→ **Exercise**
Beginning with the line that has "Identify the location of do", reproduce each remaining line of the data exactly, down to and including the last.
⟨
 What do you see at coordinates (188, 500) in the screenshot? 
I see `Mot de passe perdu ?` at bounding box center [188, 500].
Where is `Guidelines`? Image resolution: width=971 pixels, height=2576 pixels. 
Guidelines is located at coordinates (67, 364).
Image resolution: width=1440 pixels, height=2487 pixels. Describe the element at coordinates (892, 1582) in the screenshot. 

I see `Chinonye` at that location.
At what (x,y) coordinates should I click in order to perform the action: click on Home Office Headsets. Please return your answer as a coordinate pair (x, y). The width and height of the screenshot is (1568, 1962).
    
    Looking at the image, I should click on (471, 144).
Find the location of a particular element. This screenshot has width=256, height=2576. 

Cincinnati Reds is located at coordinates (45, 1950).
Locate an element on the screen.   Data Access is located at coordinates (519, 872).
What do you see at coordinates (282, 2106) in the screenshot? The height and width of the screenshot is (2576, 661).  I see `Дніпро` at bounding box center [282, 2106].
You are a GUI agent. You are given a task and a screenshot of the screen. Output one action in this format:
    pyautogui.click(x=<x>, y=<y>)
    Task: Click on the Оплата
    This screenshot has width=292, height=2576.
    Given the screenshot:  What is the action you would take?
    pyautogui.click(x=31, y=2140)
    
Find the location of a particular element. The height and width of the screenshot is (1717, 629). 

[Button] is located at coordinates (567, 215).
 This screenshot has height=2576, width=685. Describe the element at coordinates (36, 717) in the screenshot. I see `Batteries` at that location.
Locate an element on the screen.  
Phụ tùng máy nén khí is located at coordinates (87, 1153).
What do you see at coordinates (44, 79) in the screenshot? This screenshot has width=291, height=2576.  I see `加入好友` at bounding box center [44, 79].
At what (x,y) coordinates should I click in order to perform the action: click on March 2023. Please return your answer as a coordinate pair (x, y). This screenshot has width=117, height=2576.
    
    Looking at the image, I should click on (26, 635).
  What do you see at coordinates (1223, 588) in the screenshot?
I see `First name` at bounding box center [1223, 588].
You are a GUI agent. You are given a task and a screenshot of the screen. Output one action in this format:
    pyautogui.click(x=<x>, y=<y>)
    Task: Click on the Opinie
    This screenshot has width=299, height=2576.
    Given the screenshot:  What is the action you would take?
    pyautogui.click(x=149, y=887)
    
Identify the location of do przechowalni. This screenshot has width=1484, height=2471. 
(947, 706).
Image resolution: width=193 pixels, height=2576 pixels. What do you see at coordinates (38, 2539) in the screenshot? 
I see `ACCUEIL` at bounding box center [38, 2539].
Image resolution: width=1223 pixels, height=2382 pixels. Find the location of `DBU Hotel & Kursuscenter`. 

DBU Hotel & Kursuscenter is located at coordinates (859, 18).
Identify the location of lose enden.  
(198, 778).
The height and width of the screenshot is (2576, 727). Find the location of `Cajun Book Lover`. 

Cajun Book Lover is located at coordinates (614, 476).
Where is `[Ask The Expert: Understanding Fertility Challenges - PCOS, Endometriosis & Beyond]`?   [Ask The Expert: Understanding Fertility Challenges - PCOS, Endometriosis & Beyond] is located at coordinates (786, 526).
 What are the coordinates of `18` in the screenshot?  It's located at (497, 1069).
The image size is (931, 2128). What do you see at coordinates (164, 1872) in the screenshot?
⟩
→ **The completed task**
Identify the location of do przechowalni. This screenshot has width=1484, height=2471. 
(947, 706).
Image resolution: width=193 pixels, height=2576 pixels. What do you see at coordinates (38, 2539) in the screenshot? 
I see `ACCUEIL` at bounding box center [38, 2539].
Image resolution: width=1223 pixels, height=2382 pixels. Find the location of `DBU Hotel & Kursuscenter`. 

DBU Hotel & Kursuscenter is located at coordinates (859, 18).
Identify the location of lose enden.  
(198, 778).
The height and width of the screenshot is (2576, 727). Find the location of `Cajun Book Lover`. 

Cajun Book Lover is located at coordinates (614, 476).
Where is `[Ask The Expert: Understanding Fertility Challenges - PCOS, Endometriosis & Beyond]`?   [Ask The Expert: Understanding Fertility Challenges - PCOS, Endometriosis & Beyond] is located at coordinates (786, 526).
 What are the coordinates of `18` in the screenshot?  It's located at (497, 1069).
The image size is (931, 2128). What do you see at coordinates (164, 1872) in the screenshot?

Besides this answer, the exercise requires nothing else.